Leah Johnston-Rowbotham, MS, APRN, BC, CDC


I have worked for over thirty some years in the field of behavioral health as a therapist, university faculty member, and advanced practice nurse. My experience has covered more ground than I could or would want to share in this article. But there is an overwhelming occurrence happening right now to our adult children that drives me to comment. Maybe because I have been listening to loved ones of those struggling with opioid addiction, and reading about an epidemic that is overtaking our country. In the beginning, many of us might have placed it in the: “oh my god, isn’t that terrible” category. Later, some of us became more deeply aware of it and became involved in some of the psychoeducational and supportive programing needed on a very elementary level as our knowledge of and our understanding about how such an epidemic began to evolve.

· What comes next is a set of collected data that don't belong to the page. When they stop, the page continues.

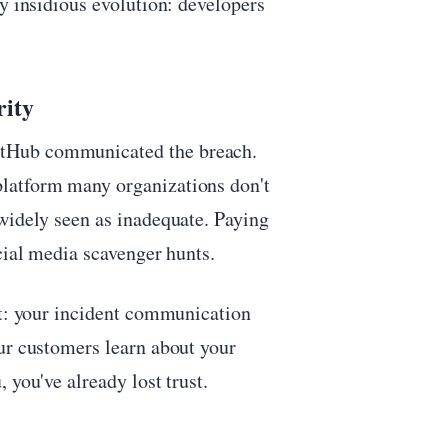
ly insidious evolution: developers
rity
itHub communicated the breach.
latform many organizations don't
widely seen as inadequate. Paying
cial media scavenger hunts.
rt: your incident communication
ur customers learn about your
 you've already lost trust.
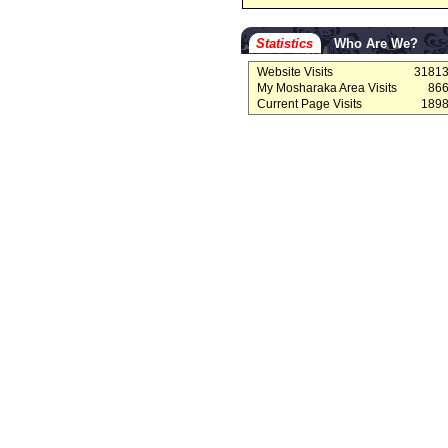
Statistics
Who Are We?
Website Visits
3181
My Mosharaka Area Visits
86
Current Page Visits
189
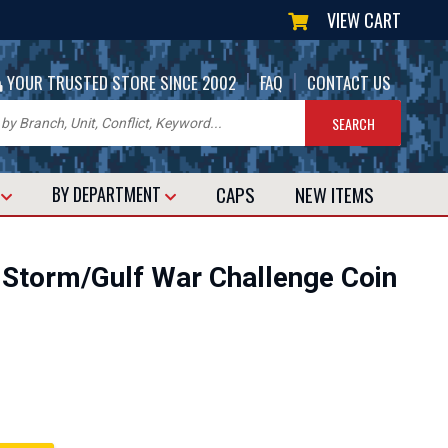
VIEW CART
|
|
YOUR TRUSTED STORE SINCE 2002
FAQ
CONTACT US
CAPS
NEW
ITEMS
T
BY DEPARTMENT
 Storm/Gulf War Challenge Coin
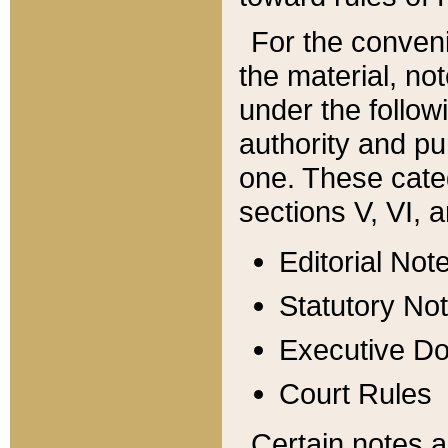
For the conveni
the material, no
under the follow
authority and pu
one. These categ
sections V, VI, a
Editorial Not
Statutory No
Executive D
Court Rules
Certain notes a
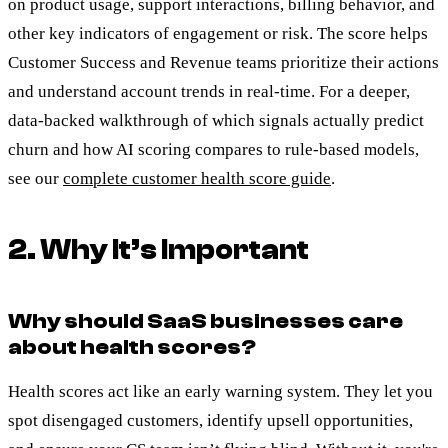
on product usage, support interactions, billing behavior, and
other key indicators of engagement or risk. The score helps
Customer Success and Revenue teams prioritize their actions
and understand account trends in real-time. For a deeper,
data-backed walkthrough of which signals actually predict
churn and how AI scoring compares to rule-based models,
see our
complete customer health score guide
.
2. Why It’s Important
Why should SaaS businesses care
about health scores?
Health scores act like an early warning system. They let you
spot disengaged customers, identify upsell opportunities,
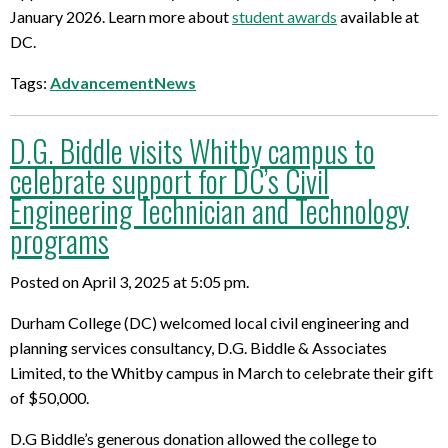
January 2026. Learn more about
student awards
available at
DC.
Tags:
AdvancementNews
D.G. Biddle visits Whitby campus to
celebrate support for DC’s Civil
Engineering Technician and Technology
programs
Posted on April 3, 2025 at 5:05 pm.
Durham College (DC) welcomed local civil engineering and
planning services consultancy, D.G. Biddle & Associates
Limited, to the Whitby campus in March to celebrate their gift
of $50,000.
D.G Biddle’s generous donation allowed the college to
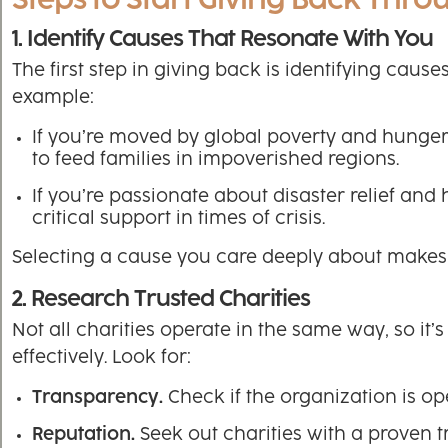
Steps to Start Giving Back Thro
1. Identify Causes That Resonate With You
The first step in giving back is identifying caus
example:
If you’re moved by global poverty and hunger, 
to feed families in impoverished regions.
If you’re passionate about disaster relief an
critical support in times of crisis.
Selecting a cause you care deeply about makes 
2. Research Trusted Charities
Not all charities operate in the same way, so it
effectively. Look for:
Transparency.
Check if the organization is o
Reputation.
Seek out charities with a proven t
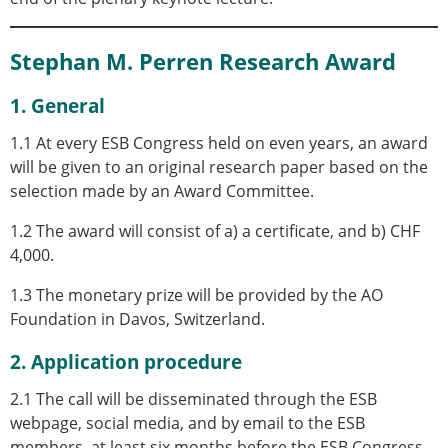
Stephan M. Perren Research Award
1. General
1.1 At every ESB Congress held on even years, an award
will be given to an original research paper based on the
selection made by an Award Committee.
1.2 The award will consist of a) a certificate, and b) CHF
4,000.
1.3 The monetary prize will be provided by the AO
Foundation in Davos, Switzerland.
2. Application procedure
2.1 The call will be disseminated through the ESB
webpage, social media, and by email to the ESB
members, at least six months before the ESB Congress.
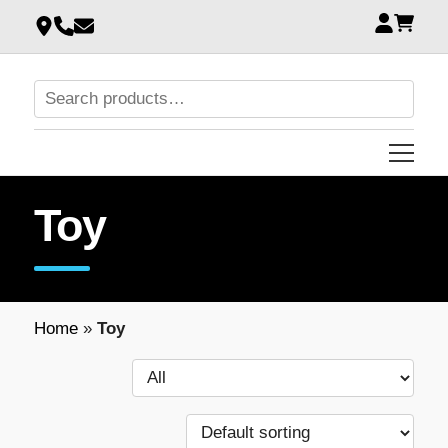
Toy
Home
»
Toy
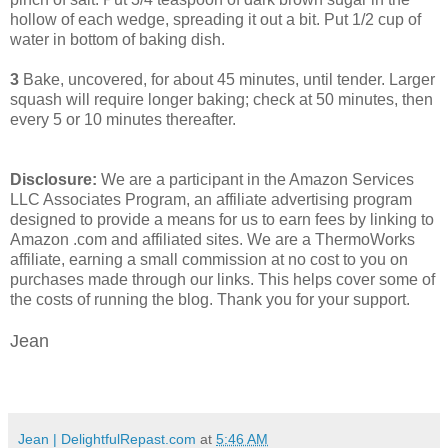
hollow of each wedge, spreading it out a bit. Put 1/2 cup of
water in bottom of baking dish.
3
Bake, uncovered, for about 45 minutes, until tender. Larger
squash will require longer baking; check at 50 minutes, then
every 5 or 10 minutes thereafter.
Disclosure:
We are a participant in the Amazon Services
LLC Associates Program, an affiliate advertising program
designed to provide a means for us to earn fees by linking to
Amazon .com and affiliated sites. We are a ThermoWorks
affiliate, earning a small commission at no cost to you on
purchases made through our links. This helps cover some of
the costs of running the blog. Thank you for your support.
Jean
Jean | DelightfulRepast.com
at
5:46 AM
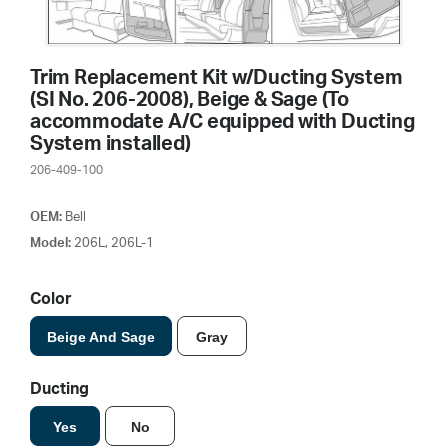
Trim Replacement Kit w/Ducting System
(SI No. 206-2008), Beige & Sage (To
accommodate A/C equipped with Ducting
System installed)
206-409-100
OEM:
Bell
Model:
206L, 206L-1
Color
Beige And Sage
Gray
Ducting
Yes
No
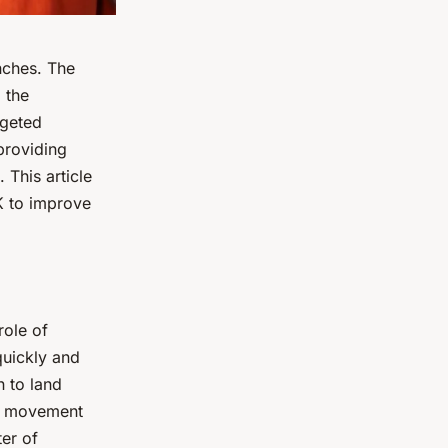
unches. The
 the
geted
providing
 This article
UK to improve
role of
 quickly and
n to land
le movement
ter of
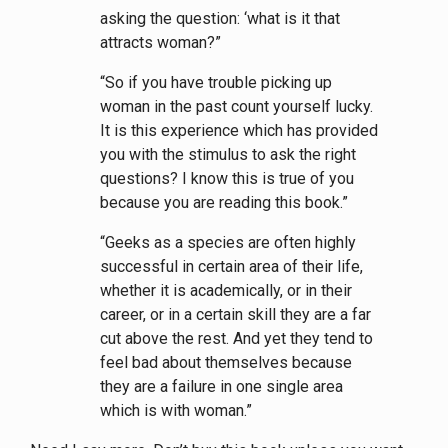
asking the question: ‘what is it that
attracts woman?”
“So if you have trouble picking up
woman in the past count yourself lucky.
It is this experience which has provided
you with the stimulus to ask the right
questions? I know this is true of you
because you are reading this book.”
“Geeks as a species are often highly
successful in certain area of their life,
whether it is academically, or in their
career, or in a certain skill they are a far
cut above the rest. And yet they tend to
feel bad about themselves because
they are a failure in one single area
which is with woman.”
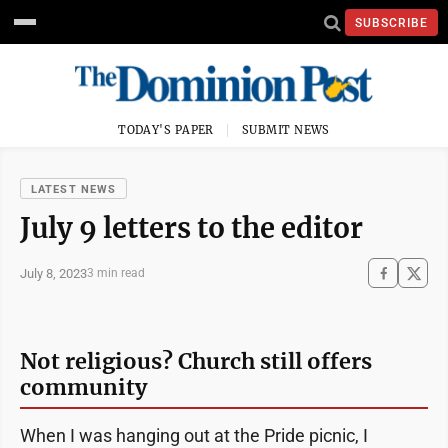
SUBSCRIBE
TODAY'S PAPER
SUBMIT NEWS
LATEST NEWS
July 9 letters to the editor
July 8, 2023
3 min read
Not religious? Church still offers
community
When I was hanging out at the Pride picnic, I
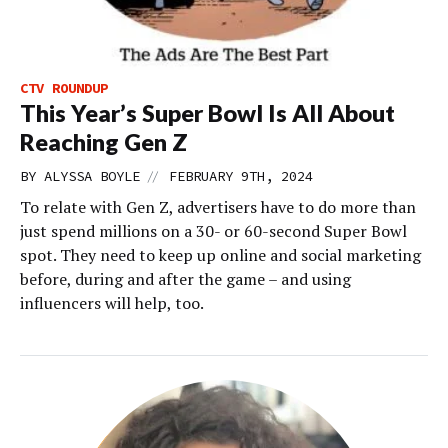
CTV ROUNDUP
This Year’s Super Bowl Is All About
Reaching Gen Z
//
BY
ALYSSA BOYLE
FEBRUARY 9TH, 2024
To relate with Gen Z, advertisers have to do more than
just spend millions on a 30- or 60-second Super Bowl
spot. They need to keep up online and social marketing
before, during and after the game – and using
influencers will help, too.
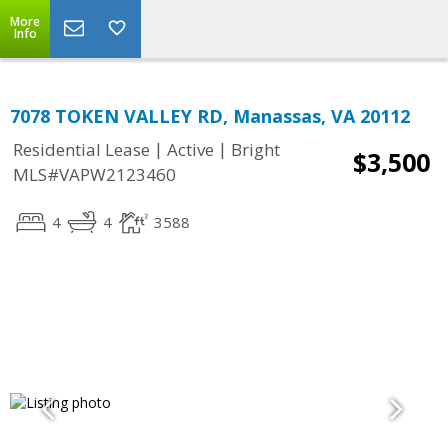
More
Info
7078 TOKEN VALLEY RD, Manassas, VA 20112
|
|
Residential Lease
Active
Bright
$3,500
MLS#VAPW2123460
4
4
3588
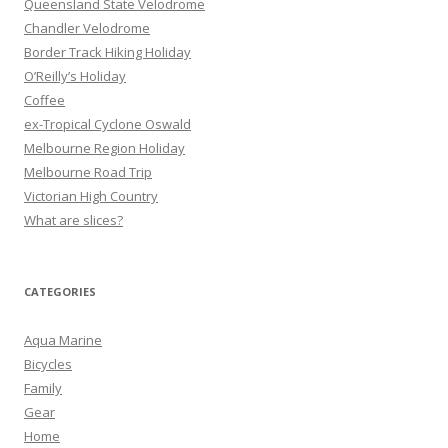
Queensland State Velodrome
o
Chandler Velodrome
r
Border Track Hiking Holiday
:
O’Reilly’s Holiday
Coffee
ex-Tropical Cyclone Oswald
Melbourne Region Holiday
Melbourne Road Trip
Victorian High Country
What are slices?
CATEGORIES
Aqua Marine
Bicycles
Family
Gear
Home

Well, I think that the opioid “crisis” in our country, in our states, our counties, our towns and our families, can no longer be termed an epidemic. It is robbing us of thousands of our young adults on every given day. (72,000 Americans died from overdoses last year, more than died in car accidents).

Young adults did not wake up one morning and say, “When I grow up, I want to be an addict and maybe even overdose with some heroin laced with fentanyl one day.” These young people are our neighbors, our students, our children, our children’s’ friends. We car pooled them. We taught them in church school. We fed them at our kitchen tables. We hugged them, we loved them. We saw the brightest of futures for them. We are now losing them in droves.

I remember an old term from the bible that used to scare me when I was a young child. It was the word “Plague.” It described a disastrous evil; something that was intended to immediately and with utmost intensity grab an entire community’s attention.
I honestly and truly believe that we have a “plague” happening right now and that it is not getting enough of our attention. Yes, there have been hot lines set up with numbers given out which give out more numbers with even more numbers often directing us to another set of numbers. There are 911’s to call. There are police and EMT’s carrying more Narcan with them on every tour than school nurses carrying EpiPens. There are emergency departments bending over backwards to help and there are more and more insurance companies paying less and less for the long-term care that it takes to get even one person with an addiction to opioids started on a path to recovery. There are lonely, scared, and physically, chemically, emotionally, and socially ill young adults struggling every day with a chronic relapsing chemical brain disease. There are loves ones of those struggling with addiction- parents, partners, siblings, and friends who are devastated, angry, hurt and beyond sad. They feel helpless, depressed, and often alone. They feel that overwhelming aloneness of guilt, shame, failure and a sadness that does not have words to express. And there are many of us who feel that 3 funeral services of young adults in the matter of one month of a friend or a friend’s child from an overdose can be seen in biblical terms as beyond that of an epidemic. I may not be considered to be very religious (a sense of the spiritual, yes), but I had enough exposure to religious education as a child to recognize the signs of a plague… of a disastrous evil descending upon a people and I think that we are in the midst of one as dramatic as that may sound. But as far as I am concerned, it seems to be a pretty dramatic and devastating time right now when so many of us are losing so many of our loved ones to opioids.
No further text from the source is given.